Era (noun) 1.a period of time marked by distinctive character, events, people, etc.
                    --Random House Dictionary

ERA (noun) 1. Total number of earned runs allowed by a baseball pitcher, divided by total innings pitched, multiplied by nine. For example if Tim Wakefield pitched nine innings and gave up one run his ERA would be 1.0                        --MLB.com

Seventeen years: that’s a long time, relatively speaking.  It’s almost a quarter of the average lifespan of an American man, 76 years.  Seventeen years takes a person all the way from the womb to senior year of high school. In seventeen years the average American will hold three different jobs and change her address three times.  Seventeen years equals 884 weeks or 6,205 days.  Alot can happen, change, transform, shift, and go away in that span of time. 

Seventeen years ago, 1995, feels like a lifetime ago, another era.  Bill Clinton in the White House. The Internet just an infant, America Online the dominant player.  When we connected then we did so by a phone line with beeps and clicks and chirps. Remember? A cell phone was the size of a brick and only for the rich.  9/11 was a distant nightmare.  And in April of that year, a young athlete named Tim Wakefield signed to pitch for the Boston Red Sox. He was 28, an almost washed up knuckleball pitcher, released by his last team, and hoping for one final shot at the big leagues.

Wakefield stuck with the Sox, took the mound for 3,006 innings, made 430 starts, won 200 games and played longer for the team than any other players, except Carl Yastrzemski and Dwight Evans.  The year Wakefield donned the red and white uniform the Sox were perpetual also rans, sad sacks who hadn’t won a World Series in seventy seven years. They always found a way to lose and lose very badly and often played before a sparsely filled Fenway Park.  When Wakefield retired last week he left a team which won two world championships in his era, slayed the once mighty Yankees and became one of the dominant teams in major league sports, selling out Fenway Park an amazing 631 times in a row and counting.

His departure represents the end of an era, the placing of a final “period” on a specific length of time.  Yes it was only baseball and all Wakefield finally did was toss a little white five ounce ball ninety feet. He played catch for a living. 

Yet he stayed while others left.  He played while others moved on.  He showed up year after year after year and many of us fans marked the passage of time in our lives by Wakefield’s longevity, by trusting that come Opening Day on a chilly April afternoon he would just be there, number 49, ready to take the ball and play the game of baseball and life again.  It was spring again.  It came back.

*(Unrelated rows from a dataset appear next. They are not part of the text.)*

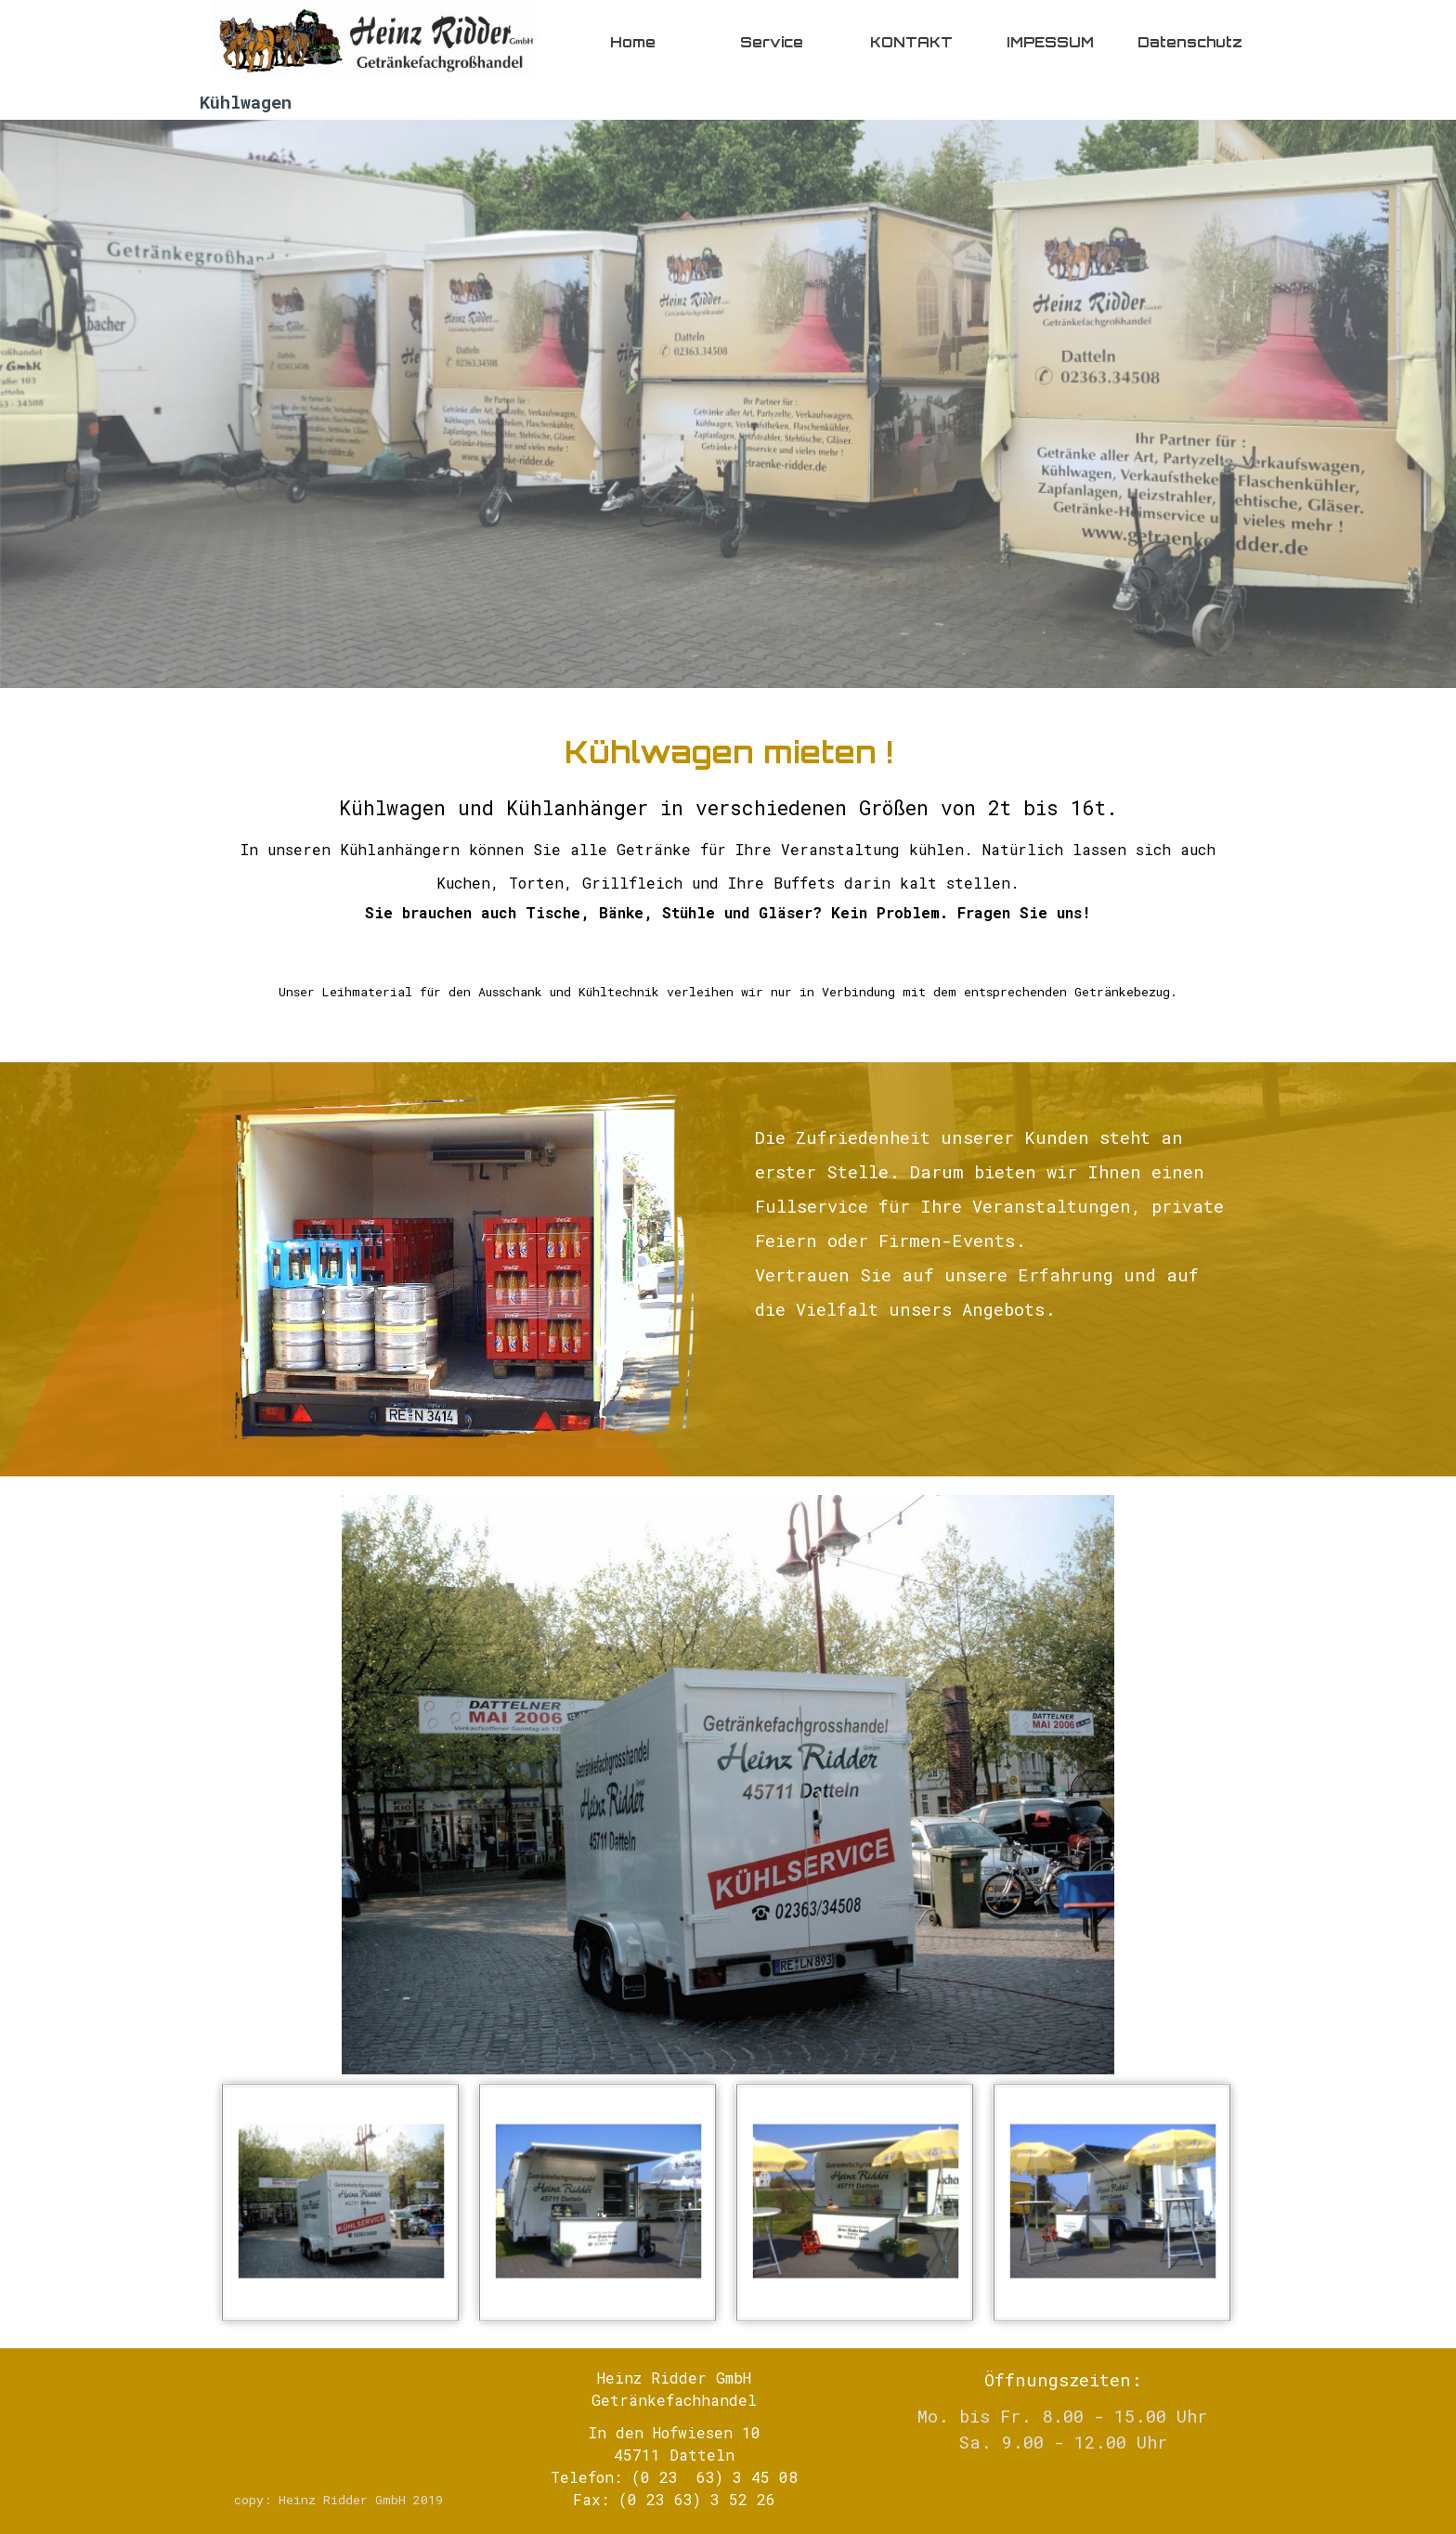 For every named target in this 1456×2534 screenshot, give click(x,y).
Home (633, 42)
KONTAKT (911, 42)
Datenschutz (1190, 42)
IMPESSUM (1050, 42) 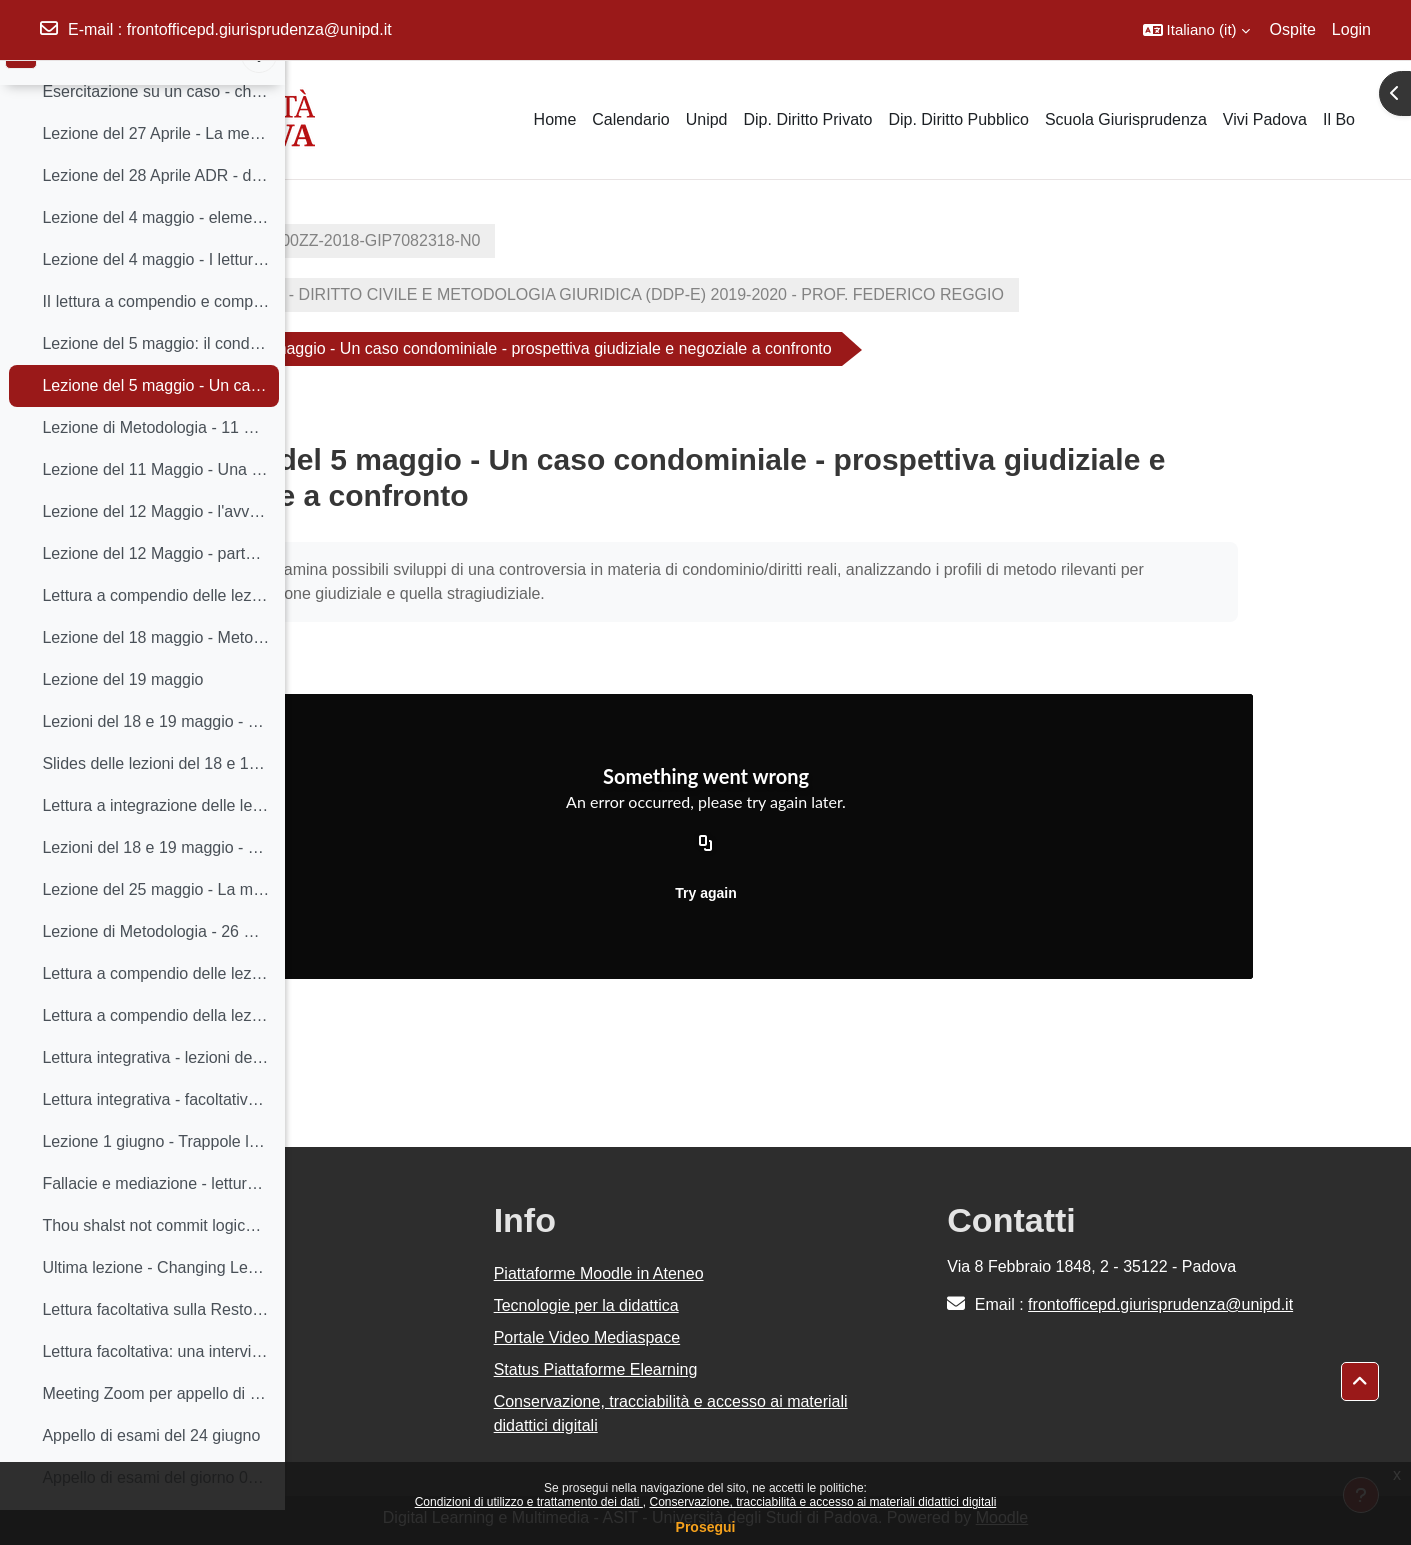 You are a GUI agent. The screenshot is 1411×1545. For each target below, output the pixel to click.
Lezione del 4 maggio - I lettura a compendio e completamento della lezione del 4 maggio (155, 293)
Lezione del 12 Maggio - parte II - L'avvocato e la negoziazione (155, 587)
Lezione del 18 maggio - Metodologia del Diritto (155, 671)
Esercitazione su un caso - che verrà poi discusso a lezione (155, 125)
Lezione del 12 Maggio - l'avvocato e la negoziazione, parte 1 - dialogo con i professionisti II (155, 545)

It’s rare to be able to mark our lives by such trustworthy symbols of tenacity and faithfulness. So many things and people and traditions and institutions quickly come and go in life, one moment on the stage, the next departed, gone.  As our world has sped up, as the new seems to continually push away the old, life can feel shaky and undependable. 

But when we are blessed by God we remember and are grateful for that which sticks around and is trustworthy, especially through all the changes.  A God who has seen us through the joy and sorrow, fear and faith.  A house of worship where we married and saw our kids welcomed, a sacred place which has given us sanctuary for so long.  A spouse who stands by our side after so many years of love and loss.  A team who stole our hearts as kids and whom we still adore, summer after summer after summer.

So good job Tim. Well done.  You didn’t just pitch for the Red Sox.  You marked a special time and era in the life of a team, a city and an entire region.  You will be missed.  But thank God, that even in 2012, some things last and some people stay. Some ideals are durable and strong and true.  Some hopes and dreams can be trusted, through all the years and all the eras.